Dr. Smerdon has served on 11 National Research Council committees and chaired two. He was a board member of ABET and represented the board on the Engineering Accreditation Commission. Dr. Smerdon received awards from the American Society of Civil Engineers, American Society of Agricultural Engineers, American Water Resources Association, and American Society for Engineering Education. In 1982, he received the Honor Award for Distinguished Service in Engineering and, in 2003, the degree, Doctor of Science, honoris causa, from the University of Missouri-Columbia, his alma mater. Dr. Smerdon has written widely on engineering education and spoken on the subject in 12 countries outside the United States.
ROBERT F. SPROULL (NAE), vice president and fellow at Sun Microsystems Laboratories, founded and led the Massachusetts branch of Sun Microsystems Laboratories for more than 10 years, and he is still involved in research there. Since his undergraduate days, he has been building hardware and software for computer graphics: clipping hardware, an early device-independent graphics package, page description languages, laser printing hardware and software, and window systems. He has also been involved in VLSI
design, especially of asynchronous circuits and systems. Before joining Sun, he was a principal with Sutherland, Sproull & Associates, an associate professor at Carnegie Mellon University, and a member of the Xerox Palo Alto Research Center.
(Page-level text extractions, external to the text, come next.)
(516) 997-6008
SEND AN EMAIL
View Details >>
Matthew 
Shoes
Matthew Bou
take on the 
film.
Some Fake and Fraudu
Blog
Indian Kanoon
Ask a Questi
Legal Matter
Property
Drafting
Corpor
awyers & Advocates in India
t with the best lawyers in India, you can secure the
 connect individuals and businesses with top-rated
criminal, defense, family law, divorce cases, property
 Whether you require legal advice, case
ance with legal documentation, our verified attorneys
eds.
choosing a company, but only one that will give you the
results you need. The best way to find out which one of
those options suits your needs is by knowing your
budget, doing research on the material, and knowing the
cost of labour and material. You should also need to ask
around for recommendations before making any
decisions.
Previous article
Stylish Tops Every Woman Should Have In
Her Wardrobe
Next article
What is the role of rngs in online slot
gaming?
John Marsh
He is coauthor with William Newman of Principles of Interactive Computer Graphics and an author of the recently published Logical Effort, which deals with designing fast CMOS circuits. Dr. Sproull is a member of the National Academy of Engineering, a fellow of the American Academy of Arts and Sciences, and has served on the U.S. Air Force Scientific Advisory Board. He is currently a special partner of Advanced Technology Ventures.
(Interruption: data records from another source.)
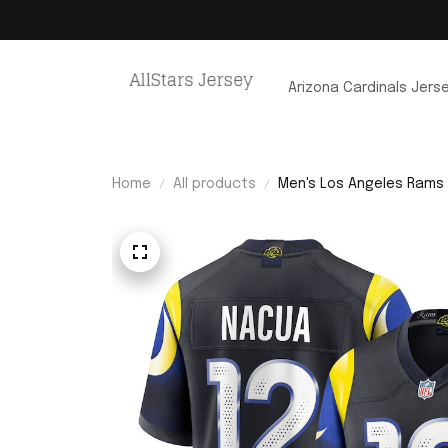
Arizona Cardinals Jers
Home
All products
Men's Los Angeles Rams 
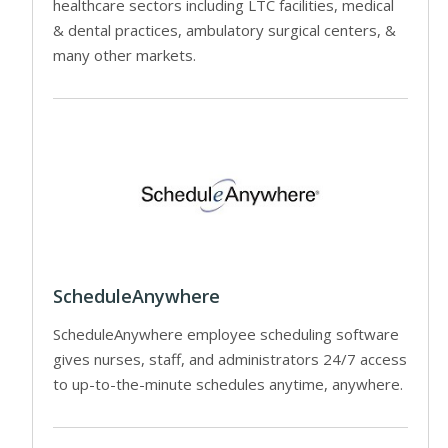
healthcare sectors including LTC facilities, medical
& dental practices, ambulatory surgical centers, &
many other markets.
ScheduleAnywhere
ScheduleAnywhere employee scheduling software
gives nurses, staff, and administrators 24/7 access
to up-to-the-minute schedules anytime, anywhere.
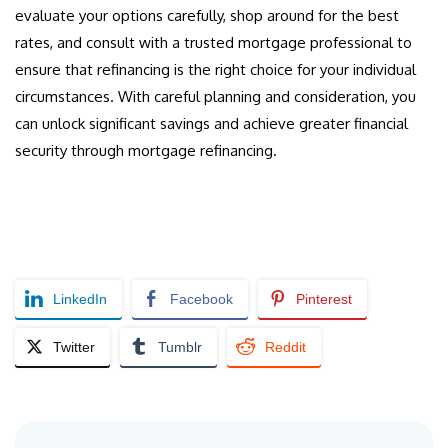
evaluate your options carefully, shop around for the best
rates, and consult with a trusted mortgage professional to
ensure that refinancing is the right choice for your individual
circumstances. With careful planning and consideration, you
can unlock significant savings and achieve greater financial
security through mortgage refinancing.
LinkedIn
Facebook
Pinterest
Twitter
Tumblr
Reddit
DAVID N. WORMLEY is dean of the College of Engineering at Pennsylvania State University. His previous positions include associate dean of engineering and head of the Department of Mechanical Engineering at Massachusetts Institute of Technology (MIT). Dr. Wormley’s research is focused on the dynamic analysis, optimization, and design of advanced control systems, transportation systems, and fossil-fuel energy systems. He is a fellow of the American Society of Mechanical Engineers (ASME) and American Society for Engineering Education. Dr. Wormley is a former member of the Executive Committee of the National Research Council Transportation Research Board, which he chaired in 1997. He has received the ASME Lewis Moody Award and the NASA Certificate of Recognition. Dr. Wormley earned his B.S., M.S., and Ph.D. in mechanical engineering from MIT.